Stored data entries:
★ ★ ★
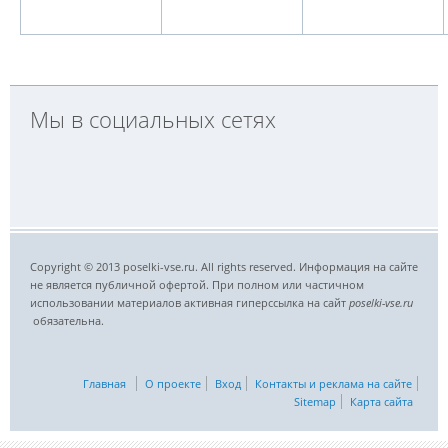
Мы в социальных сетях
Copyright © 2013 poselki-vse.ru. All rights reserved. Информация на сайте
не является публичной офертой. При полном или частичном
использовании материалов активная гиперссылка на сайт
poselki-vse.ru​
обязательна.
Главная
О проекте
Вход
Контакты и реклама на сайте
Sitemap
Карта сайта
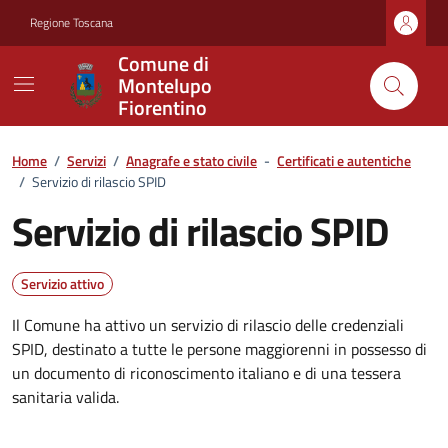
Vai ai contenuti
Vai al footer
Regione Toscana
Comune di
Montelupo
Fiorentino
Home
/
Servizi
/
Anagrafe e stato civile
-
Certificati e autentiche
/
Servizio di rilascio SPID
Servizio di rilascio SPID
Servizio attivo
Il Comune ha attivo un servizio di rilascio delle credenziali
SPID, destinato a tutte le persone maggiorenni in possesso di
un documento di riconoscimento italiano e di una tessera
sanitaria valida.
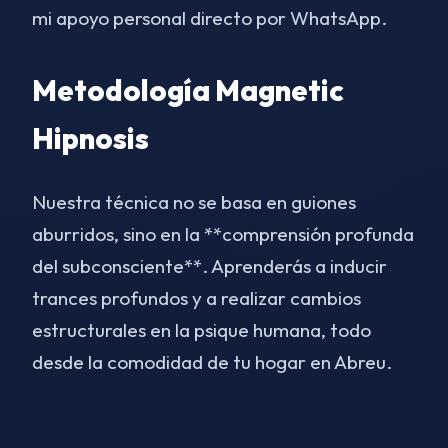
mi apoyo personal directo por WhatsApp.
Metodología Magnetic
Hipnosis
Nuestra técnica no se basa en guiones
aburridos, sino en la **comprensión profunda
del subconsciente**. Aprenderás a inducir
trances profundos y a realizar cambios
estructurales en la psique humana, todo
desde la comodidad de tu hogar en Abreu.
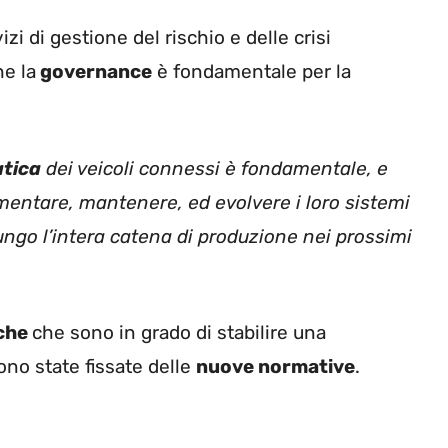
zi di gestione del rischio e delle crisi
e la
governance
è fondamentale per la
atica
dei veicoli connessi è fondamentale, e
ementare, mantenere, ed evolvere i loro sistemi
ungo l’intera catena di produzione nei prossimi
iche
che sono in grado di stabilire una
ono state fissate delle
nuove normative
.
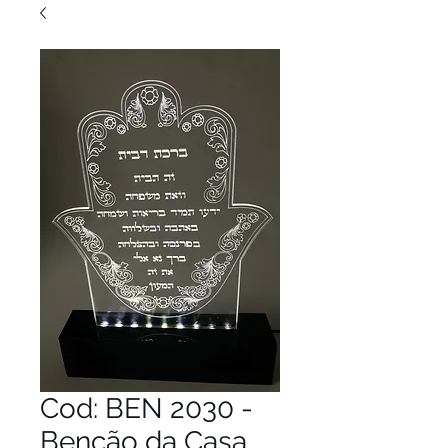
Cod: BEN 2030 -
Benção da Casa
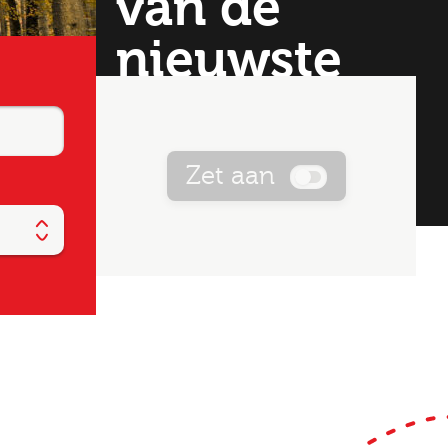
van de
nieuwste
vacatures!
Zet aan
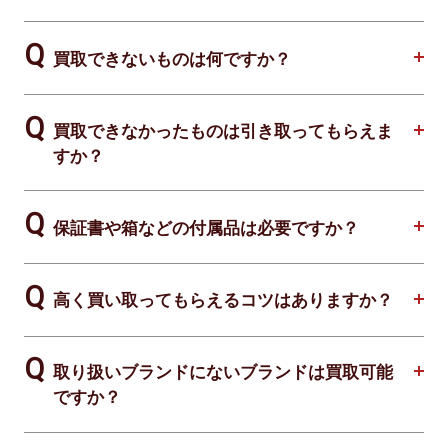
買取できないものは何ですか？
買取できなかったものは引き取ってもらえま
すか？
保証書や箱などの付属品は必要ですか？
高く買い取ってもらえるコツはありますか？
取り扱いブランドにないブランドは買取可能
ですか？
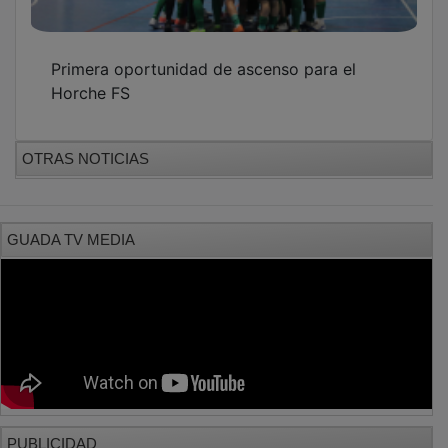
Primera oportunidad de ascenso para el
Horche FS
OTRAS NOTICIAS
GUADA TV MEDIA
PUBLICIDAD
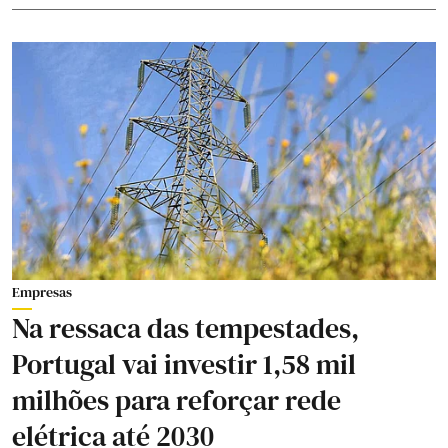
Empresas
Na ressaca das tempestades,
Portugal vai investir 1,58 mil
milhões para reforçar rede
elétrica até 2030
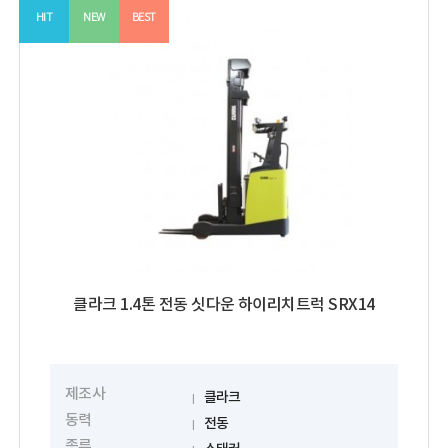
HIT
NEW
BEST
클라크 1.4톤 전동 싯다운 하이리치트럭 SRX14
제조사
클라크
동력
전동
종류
★ ★ ★
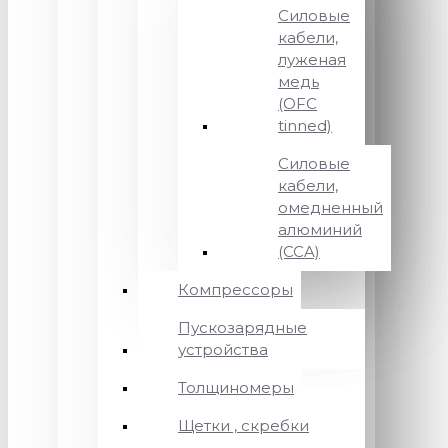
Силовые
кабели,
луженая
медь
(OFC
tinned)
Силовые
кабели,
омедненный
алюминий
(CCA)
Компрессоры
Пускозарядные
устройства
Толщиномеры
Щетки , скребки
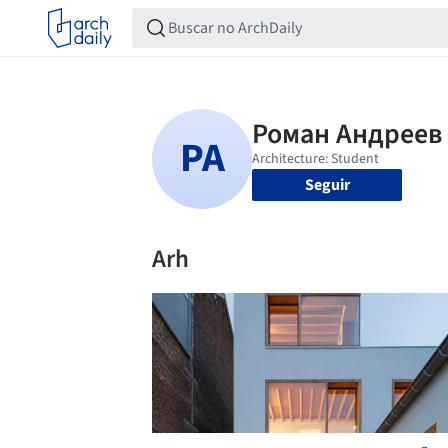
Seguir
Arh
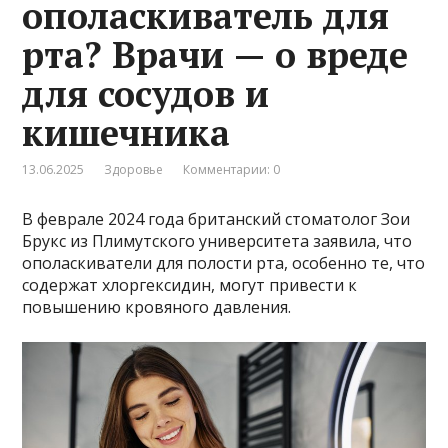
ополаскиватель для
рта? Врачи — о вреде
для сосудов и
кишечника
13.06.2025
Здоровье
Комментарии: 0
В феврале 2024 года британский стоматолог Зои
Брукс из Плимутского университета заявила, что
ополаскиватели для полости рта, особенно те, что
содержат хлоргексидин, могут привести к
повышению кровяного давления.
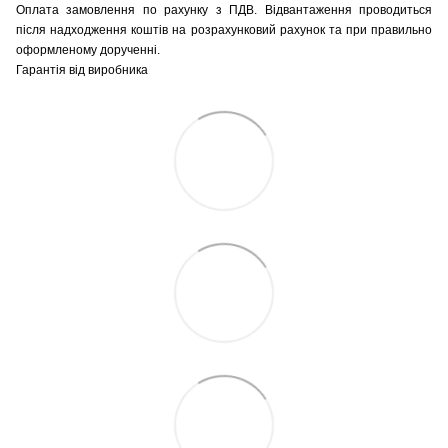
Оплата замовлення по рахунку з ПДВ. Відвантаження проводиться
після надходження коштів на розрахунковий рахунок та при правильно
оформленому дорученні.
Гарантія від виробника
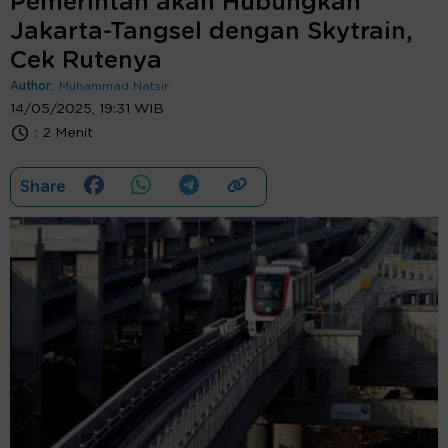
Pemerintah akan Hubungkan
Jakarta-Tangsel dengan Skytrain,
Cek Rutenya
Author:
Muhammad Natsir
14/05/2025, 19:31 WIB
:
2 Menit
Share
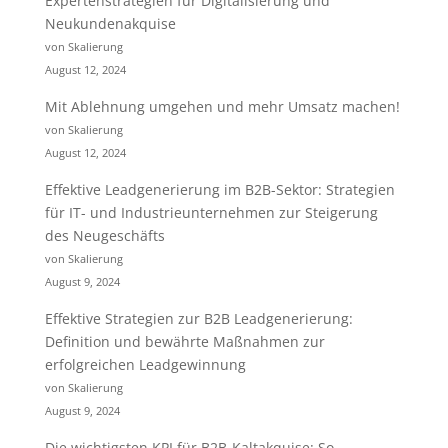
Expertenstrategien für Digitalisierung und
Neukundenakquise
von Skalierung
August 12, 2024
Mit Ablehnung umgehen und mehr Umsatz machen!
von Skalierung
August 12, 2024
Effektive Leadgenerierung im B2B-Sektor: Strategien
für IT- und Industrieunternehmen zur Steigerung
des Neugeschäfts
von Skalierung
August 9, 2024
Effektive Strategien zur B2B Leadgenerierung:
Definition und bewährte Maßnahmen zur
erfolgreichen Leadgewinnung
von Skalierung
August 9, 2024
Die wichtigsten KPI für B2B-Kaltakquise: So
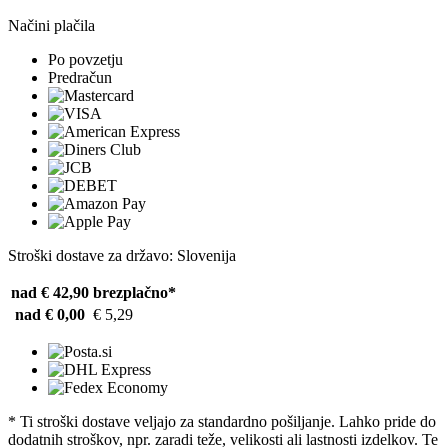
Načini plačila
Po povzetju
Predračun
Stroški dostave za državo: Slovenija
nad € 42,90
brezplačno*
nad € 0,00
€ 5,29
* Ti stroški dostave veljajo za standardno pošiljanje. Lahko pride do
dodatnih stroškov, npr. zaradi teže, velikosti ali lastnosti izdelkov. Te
★ ★ ★
▸ PROBLEM REQUIREMENTS
Return a copy of every line in the records that includes the string "сайте".

▸ ANSWER SECTION
Copyright © 2013 poselki-vse.ru. All rights reserved. Информация на сайте
Контакты и реклама на сайте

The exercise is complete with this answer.